* [TASK DETAILS] Determine how many lines in the records below contain "Кровельные", then state that number alone.

RECORDS TO USE Block Start

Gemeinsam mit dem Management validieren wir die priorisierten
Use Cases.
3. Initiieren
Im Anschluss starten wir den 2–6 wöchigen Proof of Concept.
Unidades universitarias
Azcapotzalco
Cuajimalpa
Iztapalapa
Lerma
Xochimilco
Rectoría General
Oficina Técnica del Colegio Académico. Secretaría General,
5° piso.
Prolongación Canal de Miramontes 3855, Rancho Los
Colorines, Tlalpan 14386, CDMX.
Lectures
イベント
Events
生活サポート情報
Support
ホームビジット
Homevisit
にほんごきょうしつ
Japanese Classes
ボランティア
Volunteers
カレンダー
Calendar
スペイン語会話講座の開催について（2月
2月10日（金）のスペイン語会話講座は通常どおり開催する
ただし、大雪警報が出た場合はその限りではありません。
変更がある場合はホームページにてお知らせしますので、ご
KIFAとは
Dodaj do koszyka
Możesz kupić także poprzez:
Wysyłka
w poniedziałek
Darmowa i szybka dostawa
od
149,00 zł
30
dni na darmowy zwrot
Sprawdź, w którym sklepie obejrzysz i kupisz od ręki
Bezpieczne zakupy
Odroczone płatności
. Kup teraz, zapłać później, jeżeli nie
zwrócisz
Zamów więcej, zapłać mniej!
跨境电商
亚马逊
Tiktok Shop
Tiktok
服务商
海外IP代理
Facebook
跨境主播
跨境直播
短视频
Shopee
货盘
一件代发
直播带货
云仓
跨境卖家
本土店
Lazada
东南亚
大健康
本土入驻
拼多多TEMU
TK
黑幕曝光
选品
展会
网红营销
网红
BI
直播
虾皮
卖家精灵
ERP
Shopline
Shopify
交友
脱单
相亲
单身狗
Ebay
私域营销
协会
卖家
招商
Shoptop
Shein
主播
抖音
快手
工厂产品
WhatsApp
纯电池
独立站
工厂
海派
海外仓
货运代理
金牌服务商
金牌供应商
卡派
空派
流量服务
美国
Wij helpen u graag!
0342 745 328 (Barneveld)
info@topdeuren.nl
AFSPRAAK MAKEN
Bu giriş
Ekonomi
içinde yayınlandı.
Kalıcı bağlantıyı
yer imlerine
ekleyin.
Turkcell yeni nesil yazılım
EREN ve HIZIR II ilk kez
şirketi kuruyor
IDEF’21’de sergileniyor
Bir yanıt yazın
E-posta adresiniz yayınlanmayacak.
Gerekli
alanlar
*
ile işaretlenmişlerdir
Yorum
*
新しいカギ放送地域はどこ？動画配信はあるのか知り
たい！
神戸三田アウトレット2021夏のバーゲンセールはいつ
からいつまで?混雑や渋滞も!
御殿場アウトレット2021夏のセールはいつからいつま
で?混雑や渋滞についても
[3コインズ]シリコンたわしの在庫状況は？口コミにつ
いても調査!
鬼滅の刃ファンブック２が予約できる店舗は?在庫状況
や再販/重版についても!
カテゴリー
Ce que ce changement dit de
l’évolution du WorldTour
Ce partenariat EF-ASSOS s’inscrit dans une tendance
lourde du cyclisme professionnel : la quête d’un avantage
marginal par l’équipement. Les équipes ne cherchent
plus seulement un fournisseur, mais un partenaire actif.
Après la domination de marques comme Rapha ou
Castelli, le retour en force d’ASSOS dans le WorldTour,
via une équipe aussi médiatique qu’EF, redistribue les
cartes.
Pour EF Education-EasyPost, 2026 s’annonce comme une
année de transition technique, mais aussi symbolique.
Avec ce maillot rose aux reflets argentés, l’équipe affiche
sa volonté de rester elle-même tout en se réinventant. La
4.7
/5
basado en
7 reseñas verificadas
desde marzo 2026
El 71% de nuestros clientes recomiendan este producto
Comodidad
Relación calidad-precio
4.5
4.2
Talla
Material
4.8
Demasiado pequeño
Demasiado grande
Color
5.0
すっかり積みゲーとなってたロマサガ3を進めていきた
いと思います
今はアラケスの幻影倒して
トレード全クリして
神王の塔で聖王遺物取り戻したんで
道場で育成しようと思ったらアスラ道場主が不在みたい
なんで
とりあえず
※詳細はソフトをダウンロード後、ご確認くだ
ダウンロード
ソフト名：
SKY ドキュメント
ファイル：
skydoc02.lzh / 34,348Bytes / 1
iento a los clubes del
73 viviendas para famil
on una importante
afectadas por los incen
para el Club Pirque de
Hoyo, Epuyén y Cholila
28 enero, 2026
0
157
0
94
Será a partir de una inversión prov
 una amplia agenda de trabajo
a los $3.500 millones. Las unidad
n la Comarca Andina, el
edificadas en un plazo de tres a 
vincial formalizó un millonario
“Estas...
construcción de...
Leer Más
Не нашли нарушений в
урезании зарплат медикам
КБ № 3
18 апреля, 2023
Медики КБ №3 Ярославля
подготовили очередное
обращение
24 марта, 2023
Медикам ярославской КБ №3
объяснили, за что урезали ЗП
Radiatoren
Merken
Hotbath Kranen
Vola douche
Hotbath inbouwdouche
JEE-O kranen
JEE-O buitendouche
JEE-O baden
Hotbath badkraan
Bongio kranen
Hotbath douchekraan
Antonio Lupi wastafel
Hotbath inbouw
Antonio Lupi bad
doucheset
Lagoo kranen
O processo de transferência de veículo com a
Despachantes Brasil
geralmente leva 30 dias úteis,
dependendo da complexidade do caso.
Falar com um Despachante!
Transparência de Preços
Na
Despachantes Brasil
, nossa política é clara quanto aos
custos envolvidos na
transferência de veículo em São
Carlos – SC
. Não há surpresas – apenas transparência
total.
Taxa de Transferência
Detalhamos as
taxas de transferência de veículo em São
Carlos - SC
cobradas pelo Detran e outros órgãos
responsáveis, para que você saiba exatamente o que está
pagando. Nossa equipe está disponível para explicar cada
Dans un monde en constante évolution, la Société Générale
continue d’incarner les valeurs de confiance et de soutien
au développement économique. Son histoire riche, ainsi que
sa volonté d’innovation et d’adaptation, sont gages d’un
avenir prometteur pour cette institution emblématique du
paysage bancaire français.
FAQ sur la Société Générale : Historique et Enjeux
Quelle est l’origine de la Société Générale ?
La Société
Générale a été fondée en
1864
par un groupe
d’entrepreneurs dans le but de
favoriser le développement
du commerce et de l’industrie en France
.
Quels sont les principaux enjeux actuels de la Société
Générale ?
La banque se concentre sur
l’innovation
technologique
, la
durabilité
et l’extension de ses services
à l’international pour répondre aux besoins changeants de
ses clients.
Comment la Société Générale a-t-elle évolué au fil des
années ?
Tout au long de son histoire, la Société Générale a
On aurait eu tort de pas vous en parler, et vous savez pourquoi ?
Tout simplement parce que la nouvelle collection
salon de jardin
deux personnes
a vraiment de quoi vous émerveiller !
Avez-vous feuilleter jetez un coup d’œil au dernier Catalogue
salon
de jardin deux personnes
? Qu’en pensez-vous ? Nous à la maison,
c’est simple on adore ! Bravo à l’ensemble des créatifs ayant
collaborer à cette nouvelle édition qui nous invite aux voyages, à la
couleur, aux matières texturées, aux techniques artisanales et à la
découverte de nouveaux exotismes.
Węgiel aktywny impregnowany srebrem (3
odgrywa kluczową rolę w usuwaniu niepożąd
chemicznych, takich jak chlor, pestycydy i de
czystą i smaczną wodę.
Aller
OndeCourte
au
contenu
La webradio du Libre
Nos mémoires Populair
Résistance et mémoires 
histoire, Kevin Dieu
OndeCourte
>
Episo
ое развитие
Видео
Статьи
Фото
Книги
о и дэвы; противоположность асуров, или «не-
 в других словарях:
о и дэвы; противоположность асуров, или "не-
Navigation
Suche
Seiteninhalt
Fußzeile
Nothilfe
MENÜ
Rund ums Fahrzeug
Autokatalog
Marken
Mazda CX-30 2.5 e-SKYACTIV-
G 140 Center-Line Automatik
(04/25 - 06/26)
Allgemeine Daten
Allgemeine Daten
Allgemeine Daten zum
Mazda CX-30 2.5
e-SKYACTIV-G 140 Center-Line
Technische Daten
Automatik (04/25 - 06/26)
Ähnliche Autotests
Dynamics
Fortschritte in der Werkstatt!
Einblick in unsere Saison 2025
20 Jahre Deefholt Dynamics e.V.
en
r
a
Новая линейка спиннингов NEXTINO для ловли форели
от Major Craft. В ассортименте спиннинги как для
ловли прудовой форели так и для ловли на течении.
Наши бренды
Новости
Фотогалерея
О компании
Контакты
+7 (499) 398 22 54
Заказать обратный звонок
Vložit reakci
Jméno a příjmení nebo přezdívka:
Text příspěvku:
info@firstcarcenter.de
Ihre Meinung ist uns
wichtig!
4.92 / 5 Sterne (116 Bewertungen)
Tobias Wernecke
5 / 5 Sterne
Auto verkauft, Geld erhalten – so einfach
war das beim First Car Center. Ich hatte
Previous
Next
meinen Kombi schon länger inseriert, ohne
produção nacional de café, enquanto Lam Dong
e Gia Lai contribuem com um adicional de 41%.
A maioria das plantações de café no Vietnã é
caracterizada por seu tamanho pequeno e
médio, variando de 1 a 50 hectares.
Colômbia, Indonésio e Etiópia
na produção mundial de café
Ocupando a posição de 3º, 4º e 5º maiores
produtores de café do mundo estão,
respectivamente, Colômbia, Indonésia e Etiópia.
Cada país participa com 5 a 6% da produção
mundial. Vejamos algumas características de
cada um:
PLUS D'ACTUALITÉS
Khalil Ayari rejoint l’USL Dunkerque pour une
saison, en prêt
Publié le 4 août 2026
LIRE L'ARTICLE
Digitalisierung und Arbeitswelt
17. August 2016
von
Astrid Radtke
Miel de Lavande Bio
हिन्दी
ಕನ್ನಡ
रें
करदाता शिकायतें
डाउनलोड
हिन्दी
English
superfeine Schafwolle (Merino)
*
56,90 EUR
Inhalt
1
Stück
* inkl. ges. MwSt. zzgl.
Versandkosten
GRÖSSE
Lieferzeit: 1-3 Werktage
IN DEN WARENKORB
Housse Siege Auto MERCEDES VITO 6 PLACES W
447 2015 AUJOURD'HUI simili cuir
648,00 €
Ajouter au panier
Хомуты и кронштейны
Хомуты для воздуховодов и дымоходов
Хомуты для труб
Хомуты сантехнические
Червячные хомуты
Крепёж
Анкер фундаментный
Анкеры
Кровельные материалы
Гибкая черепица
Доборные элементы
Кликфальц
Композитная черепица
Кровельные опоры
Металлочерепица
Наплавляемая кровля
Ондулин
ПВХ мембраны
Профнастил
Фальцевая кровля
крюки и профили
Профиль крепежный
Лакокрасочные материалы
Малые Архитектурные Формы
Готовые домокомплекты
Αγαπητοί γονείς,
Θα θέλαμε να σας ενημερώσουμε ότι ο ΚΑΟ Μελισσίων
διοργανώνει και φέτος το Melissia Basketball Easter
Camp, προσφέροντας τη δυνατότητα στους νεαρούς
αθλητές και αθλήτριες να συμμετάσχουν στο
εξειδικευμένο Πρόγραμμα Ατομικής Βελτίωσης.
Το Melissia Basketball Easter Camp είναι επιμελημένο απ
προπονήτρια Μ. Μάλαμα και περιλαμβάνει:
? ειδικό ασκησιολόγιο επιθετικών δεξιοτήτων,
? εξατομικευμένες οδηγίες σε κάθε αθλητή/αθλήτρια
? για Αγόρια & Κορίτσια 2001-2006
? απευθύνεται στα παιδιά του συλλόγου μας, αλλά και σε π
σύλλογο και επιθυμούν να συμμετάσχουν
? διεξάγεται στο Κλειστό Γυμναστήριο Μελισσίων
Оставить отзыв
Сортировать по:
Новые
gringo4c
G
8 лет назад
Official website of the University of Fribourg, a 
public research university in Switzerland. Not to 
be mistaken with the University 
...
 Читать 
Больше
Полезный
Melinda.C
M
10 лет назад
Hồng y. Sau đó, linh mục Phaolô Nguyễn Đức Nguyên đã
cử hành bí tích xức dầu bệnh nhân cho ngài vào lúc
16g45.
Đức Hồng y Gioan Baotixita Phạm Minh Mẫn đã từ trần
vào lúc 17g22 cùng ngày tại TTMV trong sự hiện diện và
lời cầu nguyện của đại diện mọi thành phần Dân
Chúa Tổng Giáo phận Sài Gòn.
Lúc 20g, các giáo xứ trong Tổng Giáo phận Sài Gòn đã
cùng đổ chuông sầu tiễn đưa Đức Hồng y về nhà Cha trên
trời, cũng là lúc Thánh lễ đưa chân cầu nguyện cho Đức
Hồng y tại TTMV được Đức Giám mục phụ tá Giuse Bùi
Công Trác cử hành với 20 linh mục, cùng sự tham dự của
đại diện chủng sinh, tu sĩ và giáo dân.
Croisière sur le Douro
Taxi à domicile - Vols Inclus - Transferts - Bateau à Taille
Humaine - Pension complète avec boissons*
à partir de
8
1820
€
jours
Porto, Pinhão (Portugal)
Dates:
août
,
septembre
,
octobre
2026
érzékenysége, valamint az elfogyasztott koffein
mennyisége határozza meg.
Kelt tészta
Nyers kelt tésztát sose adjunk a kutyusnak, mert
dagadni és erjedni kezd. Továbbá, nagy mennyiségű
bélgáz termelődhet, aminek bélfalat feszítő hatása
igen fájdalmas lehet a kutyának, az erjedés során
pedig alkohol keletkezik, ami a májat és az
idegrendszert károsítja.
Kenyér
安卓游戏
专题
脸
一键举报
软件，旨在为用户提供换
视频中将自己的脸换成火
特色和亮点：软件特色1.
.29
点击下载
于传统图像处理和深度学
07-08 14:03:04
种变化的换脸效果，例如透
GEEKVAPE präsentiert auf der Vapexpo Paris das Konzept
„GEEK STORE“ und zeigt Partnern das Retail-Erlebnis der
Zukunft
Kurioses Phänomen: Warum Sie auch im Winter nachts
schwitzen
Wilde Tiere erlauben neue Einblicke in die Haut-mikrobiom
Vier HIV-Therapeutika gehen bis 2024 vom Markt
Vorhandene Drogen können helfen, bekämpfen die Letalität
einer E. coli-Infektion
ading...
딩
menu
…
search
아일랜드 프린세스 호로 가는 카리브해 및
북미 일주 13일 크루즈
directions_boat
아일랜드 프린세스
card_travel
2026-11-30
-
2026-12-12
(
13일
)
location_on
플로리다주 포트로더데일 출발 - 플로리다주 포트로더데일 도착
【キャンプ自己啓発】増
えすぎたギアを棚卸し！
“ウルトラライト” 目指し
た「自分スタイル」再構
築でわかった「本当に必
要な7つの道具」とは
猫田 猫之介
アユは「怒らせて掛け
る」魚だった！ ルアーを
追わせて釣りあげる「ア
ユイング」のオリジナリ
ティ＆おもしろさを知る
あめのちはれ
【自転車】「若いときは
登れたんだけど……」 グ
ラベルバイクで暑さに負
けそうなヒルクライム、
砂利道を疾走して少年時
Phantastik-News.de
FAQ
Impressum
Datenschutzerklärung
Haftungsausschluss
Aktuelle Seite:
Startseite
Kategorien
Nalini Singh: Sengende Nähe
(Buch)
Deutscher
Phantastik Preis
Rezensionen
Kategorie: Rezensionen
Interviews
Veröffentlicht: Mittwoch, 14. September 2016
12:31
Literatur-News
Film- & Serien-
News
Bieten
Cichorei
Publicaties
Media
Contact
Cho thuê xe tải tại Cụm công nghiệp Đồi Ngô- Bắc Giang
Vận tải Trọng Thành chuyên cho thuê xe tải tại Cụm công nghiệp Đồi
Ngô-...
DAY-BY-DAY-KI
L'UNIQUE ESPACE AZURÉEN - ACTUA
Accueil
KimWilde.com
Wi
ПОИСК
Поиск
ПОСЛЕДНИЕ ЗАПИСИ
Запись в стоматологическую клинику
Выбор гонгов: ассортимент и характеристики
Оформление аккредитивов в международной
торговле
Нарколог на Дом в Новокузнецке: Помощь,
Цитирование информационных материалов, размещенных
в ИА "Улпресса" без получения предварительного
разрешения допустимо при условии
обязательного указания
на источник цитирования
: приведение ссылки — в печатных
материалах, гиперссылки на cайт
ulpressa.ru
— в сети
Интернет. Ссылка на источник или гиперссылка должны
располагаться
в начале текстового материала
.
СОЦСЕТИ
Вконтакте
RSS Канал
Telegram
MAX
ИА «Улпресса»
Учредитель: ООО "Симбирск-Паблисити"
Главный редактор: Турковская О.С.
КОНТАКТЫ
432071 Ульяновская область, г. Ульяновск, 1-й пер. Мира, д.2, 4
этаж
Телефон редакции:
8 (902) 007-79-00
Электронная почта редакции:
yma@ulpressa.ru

RECORDS TO USE Block End

* [THE COMPLETED TASK] 2